Paris Match Belgique

Réparations : quand l’art cicatrise les plaies

exposition

Amazone privilégie des artistes issues de la scène belge. | © Alice Pilastre

Culture

Amazone présente sa sixième exposition à Bruxelles, intitulée Réparations. Cinq femmes artistes ont travaillé à (se) réparer en utilisant l’art.

« Se répare-t-on jamais du fait de « n’être qu’ » une femme? De l’enfance, qui est dite tendre, et qui pourtant voit déjà se fabriquer le terreau de injustices ». Le projet artistique d’Amazone, en collaboration avec l’Université des Femmes, promeut les femmes artistes à travers des expositions bi-annuelles.

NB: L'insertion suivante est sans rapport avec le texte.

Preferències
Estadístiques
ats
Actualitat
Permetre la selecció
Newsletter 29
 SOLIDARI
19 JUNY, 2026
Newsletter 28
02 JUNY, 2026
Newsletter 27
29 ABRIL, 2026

Cette rentrée, c’est le thème de la réparation qui a été sélectionné. « Ce n’est pas anodin que des femmes s’intéressent à ce sujet » explique Camille Wernaers, chargée du projet. « Il s’agit de se réparer soi-même, mais aussi de réparer des situations injustes ». Cinq artistes y présentent leur travail sur la perte, le manque, la blessure, l’entraille qu’elles rafistolent, restaurent, rabibochent pour continuer à tenir (ensemble).

Refermer les brèches

Maria Fernanda Guzman, argentine, a placé dans la cour une sculpture commandée par la Fédération Wallonie-Bruxelles. Le canevas métallique est un travail collectif fait de cintres et de colsons rouges. La pièce montre les dégâts que peuvent causer les avortements illégaux, une pièce « lourde de sens pour toutes les femmes qui doivent encore user de méthodes barbares pour se faire avorter faute de liberté » explique l’artiste.

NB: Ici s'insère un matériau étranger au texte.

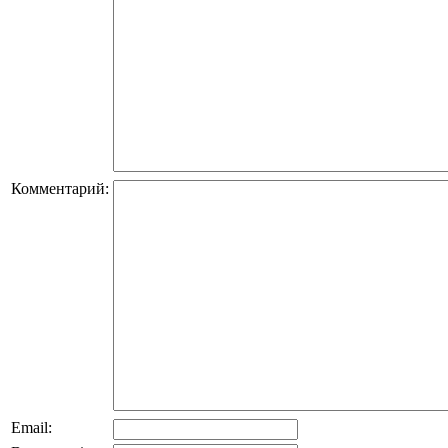
Комментарий:
Email:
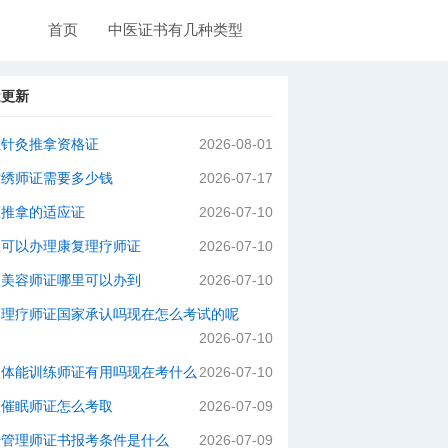
首页
中医证书有几种类型
近更新
医针灸推拿资格证
2026-08-01
纹绣师证需要多少钱
2026-07-17
医推拿的适应证
2026-07-10
里可以办理康复理疗师证
2026-07-10
级美容师证哪里可以办到
2026-07-10
灸理疗师证国家承认吗现在怎么考试的呢
2026-07-10
级体能训练师证有用吗现在考什么
2026-07-10
理催眠师证怎么考取
2026-07-09
肤管理师证书报考条件是什么
2026-07-09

Lire aussi > Pourquoi le Sénat argentin rejette la légalisation de l’avortement

Alice Pilastre restaure de son côté des fragments de porcelaine, de tissus et de végétaux à l’aide de pièces dorées. Son travail rappelle l’art ancestral japonais de la réparation, le « kintsugi ». Symbole de la résilience, l’objet ainsi réparé tire sa force de ses cicatrices et sa beauté de ses imperfections.

autoportrait
Elisabeth Schneider

Raccomoder les normes et les tabous

Le tabou de l’inceste se brise un peu plus grâce aux photographies et à la vidéo artistique de Elisabeth Schneider. Ses autoportraits, pris à une époque où la parole à ce sujet lui étaient encore hors de portée, sont adoucis avec des éléments de la nature, lieux de respiration dans son témoignage ténébreux. Yasmina Assbane raconte grâce à un travail capillaire original la pression qu’exercent les normes sur les genres. La mue, qui transforme et délivre de ces cheveux, courts, longs, blonds platine, exhibés ou cachés. Elle explique ainsi que « les cheveux, c’est la norme, qu’elle soit religieuse ou sociale, c’est la norme. En cela, ça en fait un medium très intéressant dans notre société ».

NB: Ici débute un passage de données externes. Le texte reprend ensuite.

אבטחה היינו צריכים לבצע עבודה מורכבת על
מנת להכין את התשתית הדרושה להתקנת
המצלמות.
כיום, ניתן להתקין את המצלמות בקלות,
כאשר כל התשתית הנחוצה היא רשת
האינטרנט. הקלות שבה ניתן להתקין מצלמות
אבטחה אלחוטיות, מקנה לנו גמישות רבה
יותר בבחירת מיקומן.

Lire aussi > Flatulences, sexe, règles et linge sale : Sur Instagram, une artiste célèbre le (vrai) quotidien des femmes

Enfin, Sabine Sil expose 40 photos prises durant 40 jours, lors de ses visites quotidiennes à la piscine. En montrant la violence que l’on peut s’infliger à soi-même, elle pointe le besoin d’action mais surtout de récupération des corps. Autrefois fardeaux encombrants et témoins de douleurs subies, les corps féminins renaissent par le travail des cinq artistes allégés, soulagés, reposés et consolidés de leurs fêlures. L’exposition est à voir chez Amazone jusqu’au 11 décembre.